French politician (born 1974)

Franck Alix Georges Riester (born 3 January 1974) is a French politician of Renaissance (RE). He has represented the fifth constituency of Seine-et-Marne in the National Assembly since 2024, having previously held the seat from 2017 to 2018 and briefly in 2022.

Riester has held various ministerial roles throughout his career. In 2024, he was appointed Minister Delegate for Foreign Trade, Economic Attractiveness, the Francophonie, and French Nationals Abroad in the Attal government. Prior to this, he served as Minister Delegate for Relations with Parliament (2022–2024) in the Borne government and as Minister Delegate for Foreign Trade and Economic Attractiveness (2020–2022) in both the Castex and Borne governments. From 2018 to 2020, he was Minister of Culture in the second Philippe government.

Riester is the president of Agir, which merged into Renaissance as an "associate party" in 2022.

==Early career==
After a stint at accounting firm Arthur Andersen, Riester managed his family's Peugeot car dealership.

==Political career==
===Member of the National Assembly===
Riester was a member of the National Assembly from 2007 until 2018. During his time in parliament, he served on the Committee on the Committee on Economic Affairs (2007-2009), the Committee on European Affairs (2009-2011) and the Committee on Cultural Affairs and Education (2009-2018). In his first term from 2007 until 2012, he was the UMP parliamentary group's youngest member. He was also the parliament's rapporteur on the 2009 HADOPI law.
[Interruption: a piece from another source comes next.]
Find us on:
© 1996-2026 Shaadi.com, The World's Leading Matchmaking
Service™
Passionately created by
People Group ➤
In the 2009 European elections, Riester was the national campaign manager for Nicolas Sarkozy’s UMP party. During Sarkozy’s unsuccessful campaign for the 2012 presidential elections, he served as the party’s head of communications, along with Geoffroy Didier, Valérie Debord, Guillaume Peltier and Salima Saa.
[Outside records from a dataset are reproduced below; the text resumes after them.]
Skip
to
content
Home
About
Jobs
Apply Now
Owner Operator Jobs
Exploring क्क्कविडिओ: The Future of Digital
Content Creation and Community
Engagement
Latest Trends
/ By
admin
In the Republicans’ 2016 presidential primaries, Riester endorsed Bruno Le Maire as the party's candidate for the office of President of France. When the primaries' winner François Fillon became embroiled in a political affair during his campaign, Riester publicly called on him to step down.

From June 2017, Riester co-chaired UDI and Independents group in the National Assembly, alongside Stéphane Demilly. He was subsequently excluded from the Republicans on 31 October 2017, alongside Gérald Darmanin, Sébastien Lecornu and Thierry Solère. In November 2017, he co-founded a new party, Agir.
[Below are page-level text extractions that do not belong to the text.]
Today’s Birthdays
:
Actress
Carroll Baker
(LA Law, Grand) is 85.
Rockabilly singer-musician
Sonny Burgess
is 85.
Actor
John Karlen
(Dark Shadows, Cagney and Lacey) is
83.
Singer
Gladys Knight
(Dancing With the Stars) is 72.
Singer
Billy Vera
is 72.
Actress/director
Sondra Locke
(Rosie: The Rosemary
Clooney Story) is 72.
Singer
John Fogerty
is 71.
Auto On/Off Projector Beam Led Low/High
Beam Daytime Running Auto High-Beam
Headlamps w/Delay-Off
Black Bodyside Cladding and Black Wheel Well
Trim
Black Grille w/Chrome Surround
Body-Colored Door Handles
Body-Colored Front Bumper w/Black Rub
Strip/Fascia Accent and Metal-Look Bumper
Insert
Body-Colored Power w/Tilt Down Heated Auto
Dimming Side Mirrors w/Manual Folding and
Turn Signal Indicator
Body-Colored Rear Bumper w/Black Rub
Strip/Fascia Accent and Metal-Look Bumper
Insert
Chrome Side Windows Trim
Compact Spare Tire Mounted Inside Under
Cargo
Riester was a candidate for mayor of Coulommiers in the 2020 French municipal elections which he won in the first round with more than 50 percent of the vote, but entrusted the role of mayor to Laurence Picard.

=== Minister of Culture ===
Riester is appointed Minister of Culture in the government of Prime Minister Édouard Philippe on 16 October 2018. During his time in office, he announced in September 2019 a public broadcasting reform project aimed at creating "France Médias", bringing together France Télévisions, Radio France, France Médias Monde (Radio France Internationale and France 24) and the National Audiovisual Institute (INA). He also merged the Superior Council of the Audiovisual (CSA) and the Supreme Authority for the Distribution and Protection of Intellectual Property on the Internet (HADOPI).

As minister he attempted to prevent the demolition of the Saint-Joseph Chapel of Saint-Paul College in Lille.

=== Minister Delegate for Foreign Trade and Economic Attractiveness ===
On 6 July 2020, after the appointment of Jean Castex as Prime Minister, Riester is appointed Minister Delegate for Foreign Trade and Economic Attractiveness, attached to the Minister for Europe and Foreign Affairs, Jean-Yves Le Drian.

==Political positions==
In January 2013, Riester was one of the two UMP deputies, along with Benoist Apparu, to publicly declare his support and vote for a bill legalizing same-sex marriage in France which had been proposed by the government of Prime Minister Jean-Marc Ayrault.

When director Roman Polanski won best directing for his film An Officer and a Spy at the annual César Awards in 2020, his cast and production team boycotted the ceremony after Riester said the success of a director accused of sexual violence would send the wrong signal in the era of the Me Too movement.

==Personal life==
Riester came out as gay in 2011, the first French MP to do so.

In March 2020, during the coronavirus pandemic Riester tested positive for COVID-19.